The reason I say this is that the web is intrinsically an interactive
medium, maybe static, maybe dynamic, but always immediate response,
for some definition of 'immediate'. Read Jakob Nielsen's excellent
essay "Response Times: The Three Important Limits" at http://
www.useit.com/papers/responsetime.html for a discussion of people's
reactions to various response rates.
I would suggest that if you need to run a script which takes more
than 30 seconds to run, there might be a better solution than
invoking it as an ordinary CGI:
* If the event can be scheduled, invoke it as a cron job; the
summary can be sent out as an email or be available on a web page.

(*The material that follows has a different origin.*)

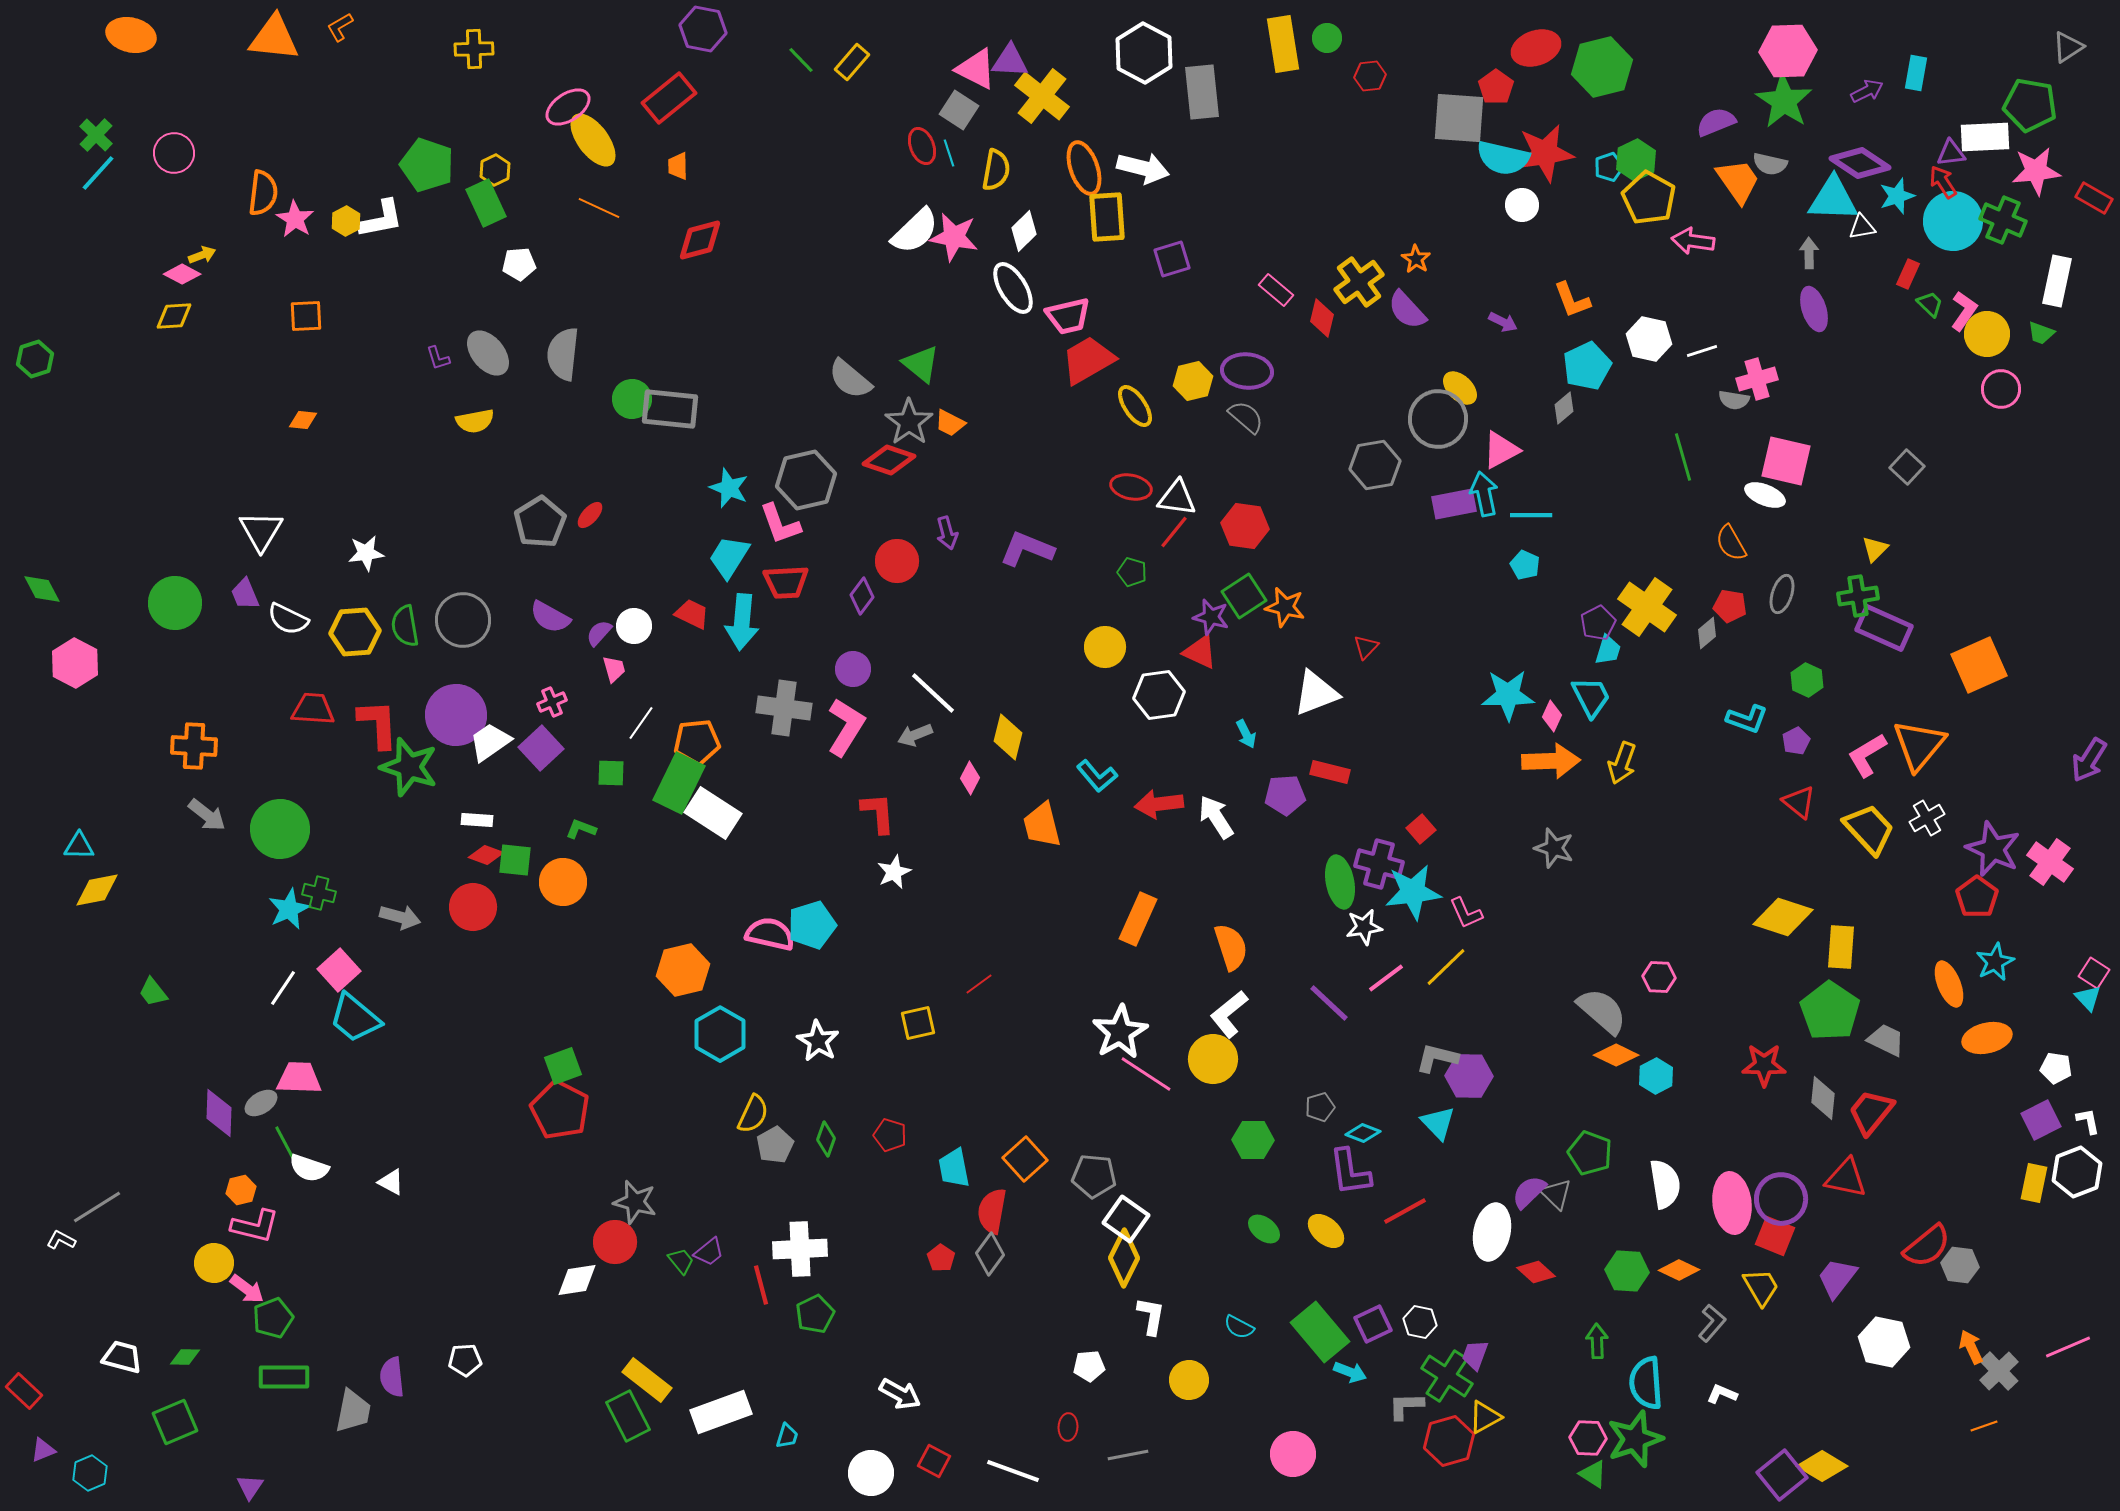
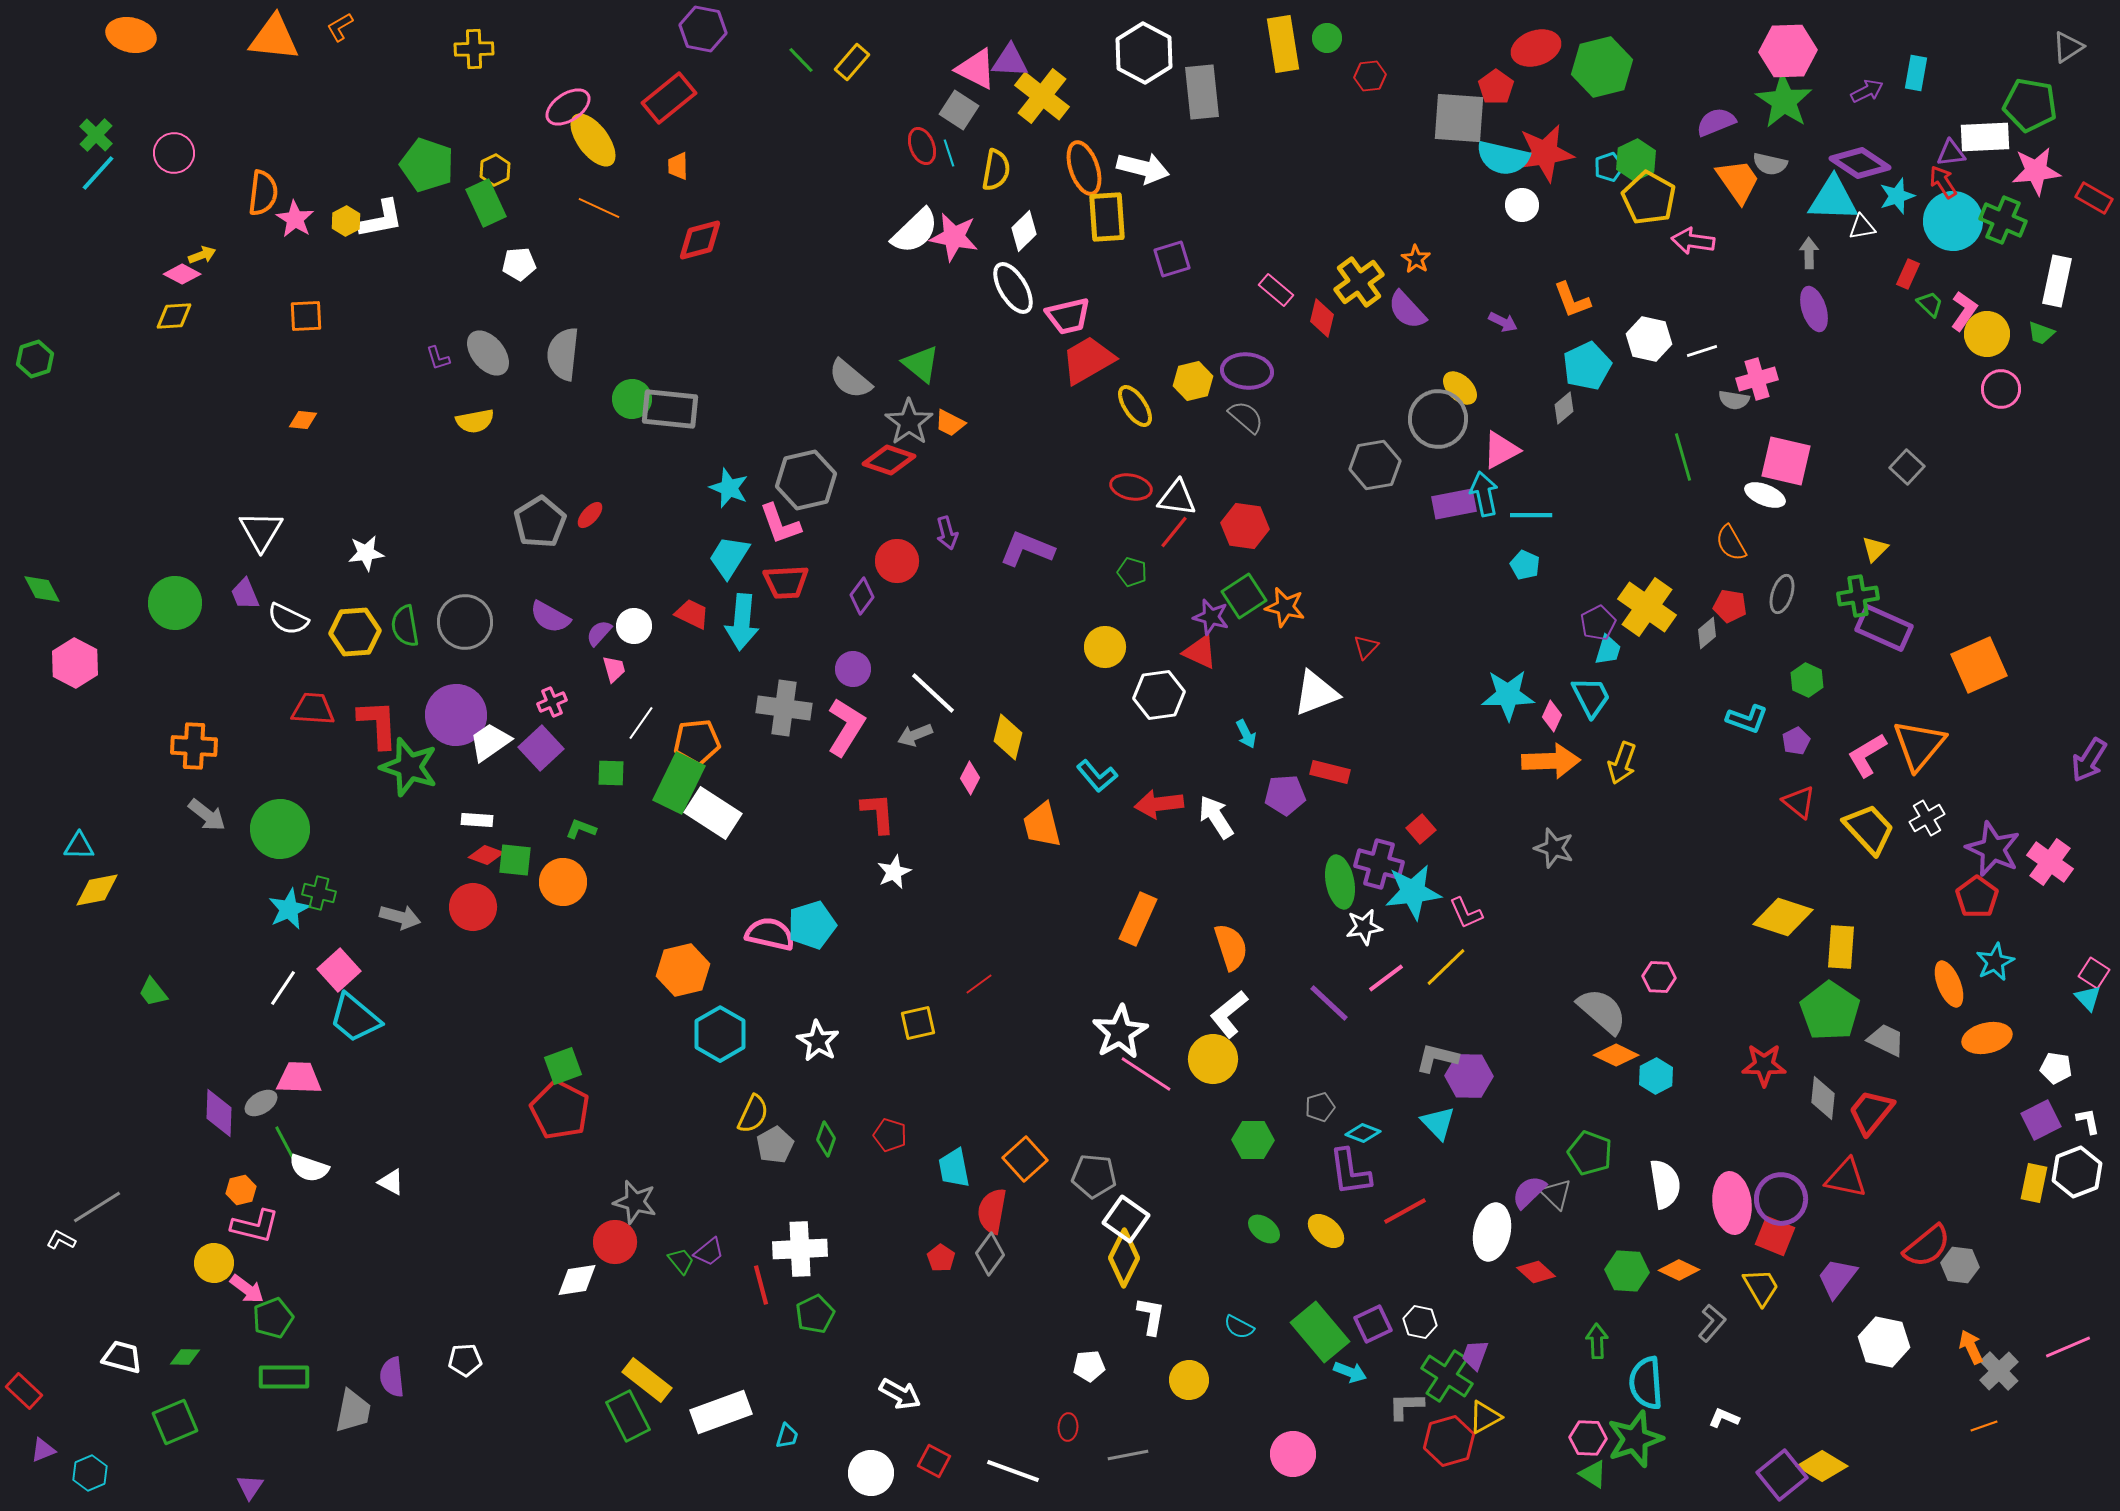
gray circle at (463, 620): moved 2 px right, 2 px down
white L-shape at (1722, 1394): moved 2 px right, 24 px down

* If the event cannot be scheduled, because it depends on the user
in some way, let it be invoked as a CGI, but then return a page
saying the job is running. You can then send off an email when the
job is done, with a report on the completed work, or with a URL to a
reporting CGI that examines the appropriate log file, using an ID
code passed to it. If the report really needs to be interactive, you
might consider an AJAX script for the reply page. Javascript on the
page can invoke a reporting CGI script, passing it an ID, and get
back the most recent entries from the log file. The reply page could
simply display raw log entries, or summarize them: "Examining files
to back up: 137 files to backup, 53% examined."; and later on,
"Backing up files: 17 of 237 files; 146 of 913 MB", and later still,
"Verifying files: 76% complete". Better still if the reports can
provide an estimate of time remaining for each phase. But I wonder
whether someone would really want to sit an watch such a report
accumulate gradually. Not my, I want to go do other fun stuff, if
nothing else, check to see if there's a new Jakob Nielsen or Paul
graham or Robert Cringley column to read. I suspect people might go
the interactive route the first couple of times, to be sure things
are working the way they want, but after that they'll settle for the
summary email at the end.
Tom Legrady
On 2-Jan-06, at 1:41 AM, Madison Kelly wrote:
> Does anyone know of a way to tell a web browser to not kill a
> connection (to a cgi script) that takes a certain period of time to
> respond?
>
> The reason I ask is that my perl program tries to spit out data
> to the browser every 30 seconds during a big job to keep the
> connection alive (I turn off buffering) but sometimes an external
> program I call holds things up for too long and the connection dies
> anyway.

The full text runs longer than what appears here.